(Extracted page text data)
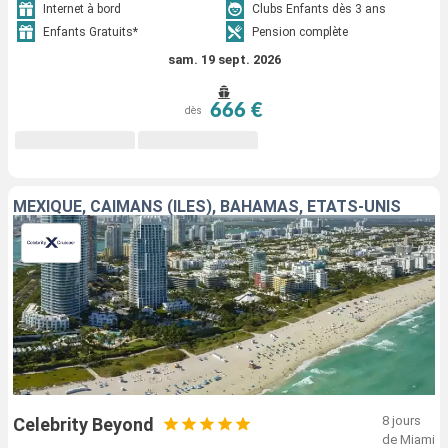
Internet à bord
Clubs Enfants dès 3 ans
Enfants Gratuits*
Pension complète
sam. 19 sept. 2026
666 €
dès
MEXIQUE, CAÏMANS (ÎLES), BAHAMAS, ÉTATS-UNIS
8 jours
Celebrity Beyond
de Miami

### ACTION ITEM
An exact copy of the records above is needed, with the pictures removed.

### FINISHED EXERCISE
Internet à bord
Clubs Enfants dès 3 ans
Enfants Gratuits*
Pension complète
sam. 19 sept. 2026
666 €
dès
MEXIQUE, CAÏMANS (ÎLES), BAHAMAS, ÉTATS-UNIS
8 jours
Celebrity Beyond
de Miami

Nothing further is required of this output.